Scientists discover pits on the moon that are room temperature in the shade.
Lunar scientists think they’ve found the hottest places on the Moon, as well as some 200 Goldilocks zones that are always near the average temperature in San Francisco.
The moon has wild temperature fluctuations, with parts of the moon heating up to 260 degrees Fahrenheit (127 degrees Celsius) during the day and dropping to minus 280 F (minus 173 C) at night. But the newly analyzed 200 shaded lunar pits are always always 63 F (17 C), meaning they’re perfect for humans to shelter from the extreme temperatures. They could also shield astronauts from the dangers of the solar wind, micrometeorites and cosmic rays. Some of those pits may lead to similarly warm caves.
These partially-shaded pits and dark caves could be ideal for a lunar base, scientists say.
Of the 200 pits discovered, two to three have overhangs that lead to a cave, while 16 appear to be “‘skylights”‘ to collapsed lava tubes.

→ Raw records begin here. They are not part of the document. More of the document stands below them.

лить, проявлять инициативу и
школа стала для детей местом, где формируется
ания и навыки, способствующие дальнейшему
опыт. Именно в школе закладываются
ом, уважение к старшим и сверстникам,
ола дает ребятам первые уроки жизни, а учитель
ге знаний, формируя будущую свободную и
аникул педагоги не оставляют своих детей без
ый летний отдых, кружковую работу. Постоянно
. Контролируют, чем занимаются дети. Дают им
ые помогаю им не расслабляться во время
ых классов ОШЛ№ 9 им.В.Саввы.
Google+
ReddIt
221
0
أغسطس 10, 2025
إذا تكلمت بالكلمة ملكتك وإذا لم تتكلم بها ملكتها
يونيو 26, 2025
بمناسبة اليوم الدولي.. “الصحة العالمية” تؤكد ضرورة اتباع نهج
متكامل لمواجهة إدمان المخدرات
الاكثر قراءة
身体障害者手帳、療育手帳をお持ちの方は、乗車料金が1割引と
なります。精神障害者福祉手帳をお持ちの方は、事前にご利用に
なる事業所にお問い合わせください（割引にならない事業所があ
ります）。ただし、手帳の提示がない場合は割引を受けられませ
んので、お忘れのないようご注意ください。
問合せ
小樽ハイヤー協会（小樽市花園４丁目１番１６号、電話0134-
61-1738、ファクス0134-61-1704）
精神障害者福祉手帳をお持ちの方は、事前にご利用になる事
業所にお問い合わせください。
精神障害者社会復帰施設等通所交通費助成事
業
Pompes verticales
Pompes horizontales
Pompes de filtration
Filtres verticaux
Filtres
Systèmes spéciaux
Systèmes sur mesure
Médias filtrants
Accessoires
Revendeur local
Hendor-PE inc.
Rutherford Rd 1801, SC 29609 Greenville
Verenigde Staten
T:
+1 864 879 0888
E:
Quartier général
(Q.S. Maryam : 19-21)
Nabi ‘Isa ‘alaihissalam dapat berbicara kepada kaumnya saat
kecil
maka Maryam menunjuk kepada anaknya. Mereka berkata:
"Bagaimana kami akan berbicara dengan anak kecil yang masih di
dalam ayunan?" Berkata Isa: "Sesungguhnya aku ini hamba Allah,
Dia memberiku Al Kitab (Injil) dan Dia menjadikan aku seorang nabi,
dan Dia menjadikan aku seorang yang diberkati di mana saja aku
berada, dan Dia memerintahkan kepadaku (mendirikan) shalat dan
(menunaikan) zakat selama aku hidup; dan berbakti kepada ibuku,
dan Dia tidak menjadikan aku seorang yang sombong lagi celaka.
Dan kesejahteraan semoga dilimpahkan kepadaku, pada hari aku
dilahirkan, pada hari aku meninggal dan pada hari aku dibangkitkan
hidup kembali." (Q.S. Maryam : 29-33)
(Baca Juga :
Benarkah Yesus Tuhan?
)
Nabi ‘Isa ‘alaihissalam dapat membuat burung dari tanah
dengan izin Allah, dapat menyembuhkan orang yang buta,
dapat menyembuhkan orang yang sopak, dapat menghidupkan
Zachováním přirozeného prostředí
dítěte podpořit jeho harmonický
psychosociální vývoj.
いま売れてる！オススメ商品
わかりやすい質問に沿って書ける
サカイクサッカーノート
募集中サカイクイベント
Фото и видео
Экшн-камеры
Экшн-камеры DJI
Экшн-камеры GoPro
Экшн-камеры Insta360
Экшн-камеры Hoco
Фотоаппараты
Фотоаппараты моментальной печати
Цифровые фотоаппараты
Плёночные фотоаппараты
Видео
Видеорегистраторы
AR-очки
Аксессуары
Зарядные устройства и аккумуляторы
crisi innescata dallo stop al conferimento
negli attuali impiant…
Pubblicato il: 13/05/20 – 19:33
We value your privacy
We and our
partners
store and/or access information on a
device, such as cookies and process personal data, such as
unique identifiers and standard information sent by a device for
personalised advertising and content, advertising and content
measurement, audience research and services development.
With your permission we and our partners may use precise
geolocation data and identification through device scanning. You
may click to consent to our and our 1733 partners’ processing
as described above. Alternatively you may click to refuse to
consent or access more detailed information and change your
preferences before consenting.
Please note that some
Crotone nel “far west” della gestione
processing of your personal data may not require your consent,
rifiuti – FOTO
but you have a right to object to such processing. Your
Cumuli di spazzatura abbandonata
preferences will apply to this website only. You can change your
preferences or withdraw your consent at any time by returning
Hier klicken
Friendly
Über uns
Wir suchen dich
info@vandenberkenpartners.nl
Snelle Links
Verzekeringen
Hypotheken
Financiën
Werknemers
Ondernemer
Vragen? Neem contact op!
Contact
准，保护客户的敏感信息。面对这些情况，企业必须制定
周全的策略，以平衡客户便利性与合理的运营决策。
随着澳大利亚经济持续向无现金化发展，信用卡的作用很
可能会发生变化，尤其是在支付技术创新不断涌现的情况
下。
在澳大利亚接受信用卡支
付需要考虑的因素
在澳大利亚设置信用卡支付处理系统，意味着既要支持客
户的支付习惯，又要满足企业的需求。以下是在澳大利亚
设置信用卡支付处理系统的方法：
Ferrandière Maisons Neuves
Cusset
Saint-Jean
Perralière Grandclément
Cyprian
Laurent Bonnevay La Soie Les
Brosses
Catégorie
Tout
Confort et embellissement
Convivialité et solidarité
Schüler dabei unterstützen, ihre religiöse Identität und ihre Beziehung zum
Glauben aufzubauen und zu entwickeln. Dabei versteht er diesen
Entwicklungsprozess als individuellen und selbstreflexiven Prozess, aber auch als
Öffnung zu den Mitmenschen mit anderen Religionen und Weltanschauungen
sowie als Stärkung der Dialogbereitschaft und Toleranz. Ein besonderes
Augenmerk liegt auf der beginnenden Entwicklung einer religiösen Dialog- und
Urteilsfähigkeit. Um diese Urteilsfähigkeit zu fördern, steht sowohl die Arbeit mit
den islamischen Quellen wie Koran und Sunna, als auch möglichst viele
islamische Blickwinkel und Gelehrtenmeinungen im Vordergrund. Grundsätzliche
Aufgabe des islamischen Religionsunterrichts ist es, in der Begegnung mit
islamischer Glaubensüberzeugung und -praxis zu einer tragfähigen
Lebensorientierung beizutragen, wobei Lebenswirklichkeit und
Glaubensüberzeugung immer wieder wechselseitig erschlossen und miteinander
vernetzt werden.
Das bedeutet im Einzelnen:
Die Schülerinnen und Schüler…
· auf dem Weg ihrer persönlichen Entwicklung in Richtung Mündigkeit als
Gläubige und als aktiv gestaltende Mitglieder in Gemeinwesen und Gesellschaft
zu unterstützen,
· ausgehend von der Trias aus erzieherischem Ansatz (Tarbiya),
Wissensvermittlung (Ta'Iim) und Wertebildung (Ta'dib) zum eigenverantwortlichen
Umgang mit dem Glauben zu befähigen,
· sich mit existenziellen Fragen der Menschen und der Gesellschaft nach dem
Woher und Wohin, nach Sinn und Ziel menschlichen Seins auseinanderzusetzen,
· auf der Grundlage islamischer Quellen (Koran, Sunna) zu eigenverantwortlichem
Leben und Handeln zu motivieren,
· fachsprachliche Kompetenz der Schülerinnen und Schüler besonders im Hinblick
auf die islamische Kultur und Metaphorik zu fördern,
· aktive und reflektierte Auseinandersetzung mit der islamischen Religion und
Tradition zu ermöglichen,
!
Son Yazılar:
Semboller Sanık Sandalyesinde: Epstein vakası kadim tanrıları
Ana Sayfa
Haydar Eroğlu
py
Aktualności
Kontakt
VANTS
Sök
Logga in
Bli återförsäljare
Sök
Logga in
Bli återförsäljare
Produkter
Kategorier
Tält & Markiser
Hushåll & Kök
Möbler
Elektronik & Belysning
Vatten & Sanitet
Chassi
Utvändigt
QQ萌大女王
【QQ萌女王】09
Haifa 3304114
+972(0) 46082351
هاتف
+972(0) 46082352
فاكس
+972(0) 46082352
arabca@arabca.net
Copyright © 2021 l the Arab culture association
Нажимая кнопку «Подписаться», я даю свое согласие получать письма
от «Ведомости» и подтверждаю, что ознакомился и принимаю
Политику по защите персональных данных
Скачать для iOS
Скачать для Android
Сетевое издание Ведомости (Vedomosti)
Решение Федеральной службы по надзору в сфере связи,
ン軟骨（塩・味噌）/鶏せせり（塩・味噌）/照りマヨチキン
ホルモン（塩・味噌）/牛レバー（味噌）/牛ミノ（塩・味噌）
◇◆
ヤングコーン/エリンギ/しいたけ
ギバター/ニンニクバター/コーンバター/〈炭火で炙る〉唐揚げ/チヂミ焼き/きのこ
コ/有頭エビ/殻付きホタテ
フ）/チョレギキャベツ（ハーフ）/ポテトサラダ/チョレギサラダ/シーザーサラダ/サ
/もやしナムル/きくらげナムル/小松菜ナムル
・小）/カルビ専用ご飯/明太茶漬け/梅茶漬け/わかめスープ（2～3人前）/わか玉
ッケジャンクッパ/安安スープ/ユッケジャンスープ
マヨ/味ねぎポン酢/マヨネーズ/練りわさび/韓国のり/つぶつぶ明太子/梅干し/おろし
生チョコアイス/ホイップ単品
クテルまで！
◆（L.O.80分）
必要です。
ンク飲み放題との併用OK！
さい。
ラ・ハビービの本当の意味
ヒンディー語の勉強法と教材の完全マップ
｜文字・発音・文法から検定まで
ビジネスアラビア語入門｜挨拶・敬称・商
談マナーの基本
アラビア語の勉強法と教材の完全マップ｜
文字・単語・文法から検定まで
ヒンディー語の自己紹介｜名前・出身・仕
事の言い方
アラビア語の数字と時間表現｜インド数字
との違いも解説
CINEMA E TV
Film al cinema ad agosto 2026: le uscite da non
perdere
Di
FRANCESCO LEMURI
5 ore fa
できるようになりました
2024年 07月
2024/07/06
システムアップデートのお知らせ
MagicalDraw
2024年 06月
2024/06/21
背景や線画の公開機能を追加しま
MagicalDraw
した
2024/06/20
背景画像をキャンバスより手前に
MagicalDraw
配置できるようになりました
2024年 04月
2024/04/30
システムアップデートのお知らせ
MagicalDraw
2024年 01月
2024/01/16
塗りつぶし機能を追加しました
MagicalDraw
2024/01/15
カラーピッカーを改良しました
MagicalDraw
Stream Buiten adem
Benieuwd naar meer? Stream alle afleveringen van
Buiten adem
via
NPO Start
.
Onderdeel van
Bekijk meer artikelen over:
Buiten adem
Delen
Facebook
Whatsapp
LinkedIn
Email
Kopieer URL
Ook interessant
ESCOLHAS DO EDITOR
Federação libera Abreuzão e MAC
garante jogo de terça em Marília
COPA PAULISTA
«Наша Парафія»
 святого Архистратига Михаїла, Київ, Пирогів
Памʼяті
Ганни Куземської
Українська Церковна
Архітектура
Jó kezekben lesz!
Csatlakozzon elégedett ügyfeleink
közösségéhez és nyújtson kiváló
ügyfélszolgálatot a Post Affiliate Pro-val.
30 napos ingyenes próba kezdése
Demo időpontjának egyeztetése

On Earth, lava tubes are hollow caves found close to the surface in volcanic regions — most notably Kazumura Cave in Hawaii Volcanoes National Park and La Cueva del Viento on Tenerife in the Canary Islands.
“As the lava flowed, the top of it solidified while the lava continued to flow beneath it, in some places the lava actually evacuates completely and leaves a lava tube,” Horvath said. If a lava tube collapses, a pit is created that acts as a “skylight” to a long cavity.
That same process happened billions of years ago when massive volcanic events on the moon created the famously dark lava fields on the lunar surface called “maria,” which is Latin for seas.
“These pits likely formed due to small impacts punching a hole into the lava tube’s ceiling or seismic activity weakening the ceiling,” Horvath said.
In the new study, researchers analyzed the temperatures within a cylindrical pit about 328 feet (100 meters) deep in the Mare Tranquillitatis — the Sea of Tranquility — near the moon’s equator. The team’s findings revealed that while the pit’s floor is illuminated at lunar noon, it’s probably the hottest place on the entire surface of our natural satellite, at around 300 F (149 C); meanwhile, temperatures within the permanently shadowed reaches of the pit fluctuate only slightly from Earthlike hoodie temperatures.
The pit is relatively close to where two of NASA’s Apollo missions landed. “The Tranquillitatis pit is actually the same distance from the Apollo 11 and Apollo 17 landing sites, about 375 kilometers [233 miles] away,” Horvath said. “If we end up going there it would be incredible to see the bookends of the Apollo program and how well it’s been preserved.”
Complete article at Live Science.
Note: The article’s claim that these lukewarm lunar pits represent Goldilocks zones is weakening this term for planetary habitability to a single, narrow criterion – temperature. Certainly, many more parameters need to be aligned within finely-tuned ranges in order to classify the zone as habitable.